Several weeks later, I was in the shower thinking about my dwindling bank account and running through my options. Upwork was out (see above). Getting a corporate job takes too long and is too unreliable (see above), especially right now with politics the way they are and the quicksand that is the AI revolution. Corporate America cannot make up its mind on whether AI tools are actually a thing or not, and if they are, what that means for their employees. Gitcoin is cool but almost all the jobs on it are bounty related, long tail, and pay in crypto or some asset that is not immediately liquid.

As I was thinking about writing a resume bot, and the woes of the interview process I described earlier, it occurred to me I could simply create a platform where people can submit jobs like quests. Simulating what it would look like, I came up with a few ideas. The strongest among them was a system using automated smart contracts where a quest giver can submit a reward and some requirements, and when those requirements are met, the contract triggers release of the reward.
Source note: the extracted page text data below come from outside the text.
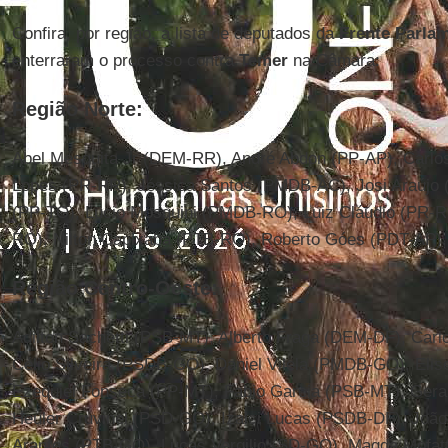
Confira, por região, a lista de deputados da
Frente Parla
enterraram o processo contra
Temer
na Câmara:
Região Norte:
Abel Mesquita Jr (DEM-RR), André Abdon (PP-AP), Carlo
Lopes (PR-RR), Jéssica Santos (PMDB-AC), Josi Araújo 
(PP-TO), Lucio Mosquini (PMDB-RO), Luiz Cláudio (PR-
RO), Nilton Capixaba (PTB-RO), Roberto Góes (PDT-AP)
Região Centro-Oeste:
Adilton Sachetti (PSB-MT), Alberto Fraga (DEM-DF), Car
Célio Silveira (PSDB-GO), Daniel Vilela (PMDB-GO), Eli
Ezequiel Fonseca (PP-MT), Fabio Garcia (PSB-MT), Ger
Heuler Cruvinel (PSD-GO), Izalci Lucas (PSDB-DF), Joã
Arantes (PTB-GO), Lucas Vergilio (SD-GO), Magda Mofatt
As I thought more about it, I continued to build, in my mind, what I considered to be a better version of existing platforms and the kind of work I would actually want to do: Fetch Quests.

Random thought. Why is it always mid-walk or in the shower that the best ideas hit? It seems like I am forever rushing to dry off or get inside just so I don’t lose an idea on the way to my notebook. Can anyone else relate? If you do, send me a message.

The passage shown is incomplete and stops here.